On Behalf of | Jul 25, 2023 | Regulatory Investigations

The Securities and Exchange Commission is proposing amendments to its customer protection rule, InvestmentNews reports.

Under the proposed revisions to Rule 15c3-3, certain broker-dealers would be required to increase the frequency with which they compute the net cash they owe to customers and other broker-dealers (known as PAB account holders) from weekly to daily. Net cash owed to customers and PAB account holders must be held in a special reserve bank account.

The plan, which was approved in a unanimous vote, is aimed at helping to protect customers in the event a broker-dealer fails.

“A key tenet of our securities laws is the segregation of customers’ cash and securities from a broker-dealer’s own account,” said SEC Chair Gary Gensler. “Given the speed, scale, and volume of today’s market activity, I believe customers would benefit if broker-dealers carrying large credit balances made daily reserve account calculations and deposits. This frequency would better align with the inflows, swings, and balances that broker-dealers experience in today’s markets.”

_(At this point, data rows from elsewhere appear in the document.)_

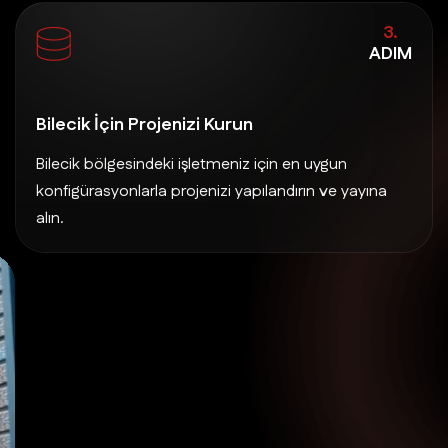
3.
ADIM
Bilecik İçin Projenizi Kurun
Bilecik bölgesindeki işletmeniz için en uygun
konfigürasyonlarla projenizi yapılandırın ve yayına
alın.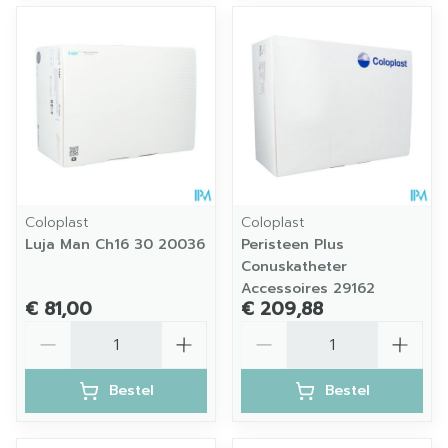
Coloplast
Coloplast
Luja Man Ch16 30 20036
Peristeen Plus
Conuskatheter
Accessoires 29162
€ 81,00
€ 209,88
Aantal
Aantal
Bestel
Bestel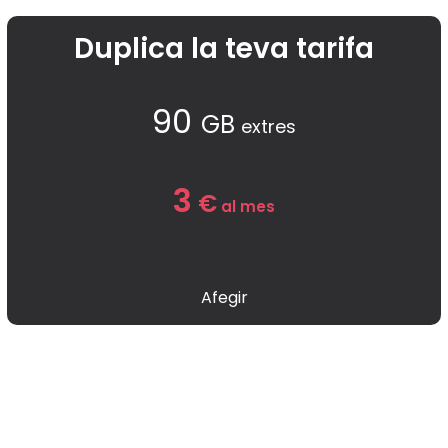
Duplica la teva tarifa
90
GB
extres
3
€
al mes
Afegir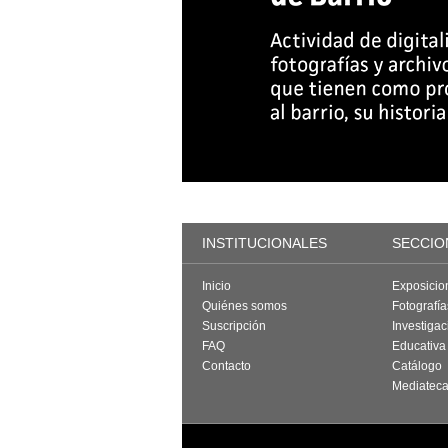
INSTITUCIONALES
SECCIO
Inicio
Exposicio
Quiénes somos
Fotografí
Suscripción
Investigac
FAQ
Educativa
Contacto
Catálogo
Mediatec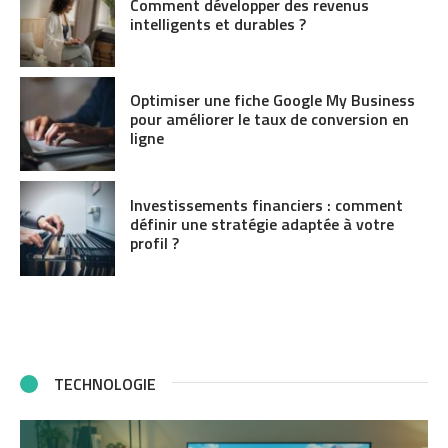
Comment développer des revenus
intelligents et durables ?
Optimiser une fiche Google My Business
pour améliorer le taux de conversion en
ligne
Investissements financiers : comment
définir une stratégie adaptée à votre
profil ?
TECHNOLOGIE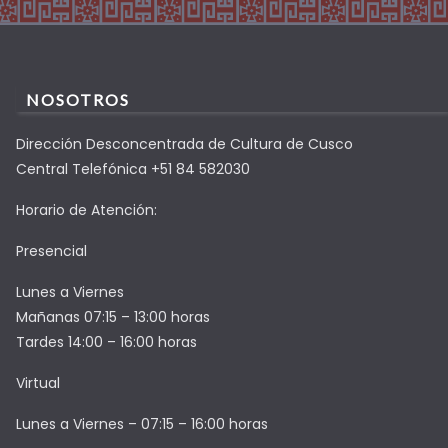
NOSOTROS
Dirección Desconcentrada de Cultura de Cusco
Central Telefónica +51 84 582030
Horario de Atención:
Presencial
Lunes a Viernes
Mañanas 07:15 – 13:00 horas
Tardes 14:00 – 16:00 horas
Virtual
Lunes a Viernes – 07:15 – 16:00 horas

The SEC noted that broker-dealers occasionally may have substantial deposit requirements due to customer and PAB reserve computations. Under the proposed amendments, broker-dealers with average total credits over $250 million would be required to determine the amounts required to be deposited in the customer and PAB reserve bank accounts each day. By making these calculations more frequent, the commission said it would help broker-dealers in matching the amount of cash owed to customers and PAB account holders with the amount on deposit in their bank accounts. This would lessen the risk of large mismatches growing over time, and make it more likely that failed brokerages would be able to return funds that are owed to their customers.

According to the SEC, the revised rule would cover 63 broker-dealers that custody customer funds.

The proposal will be published in the Federal Register and will be open for public input for 60 days afterwards.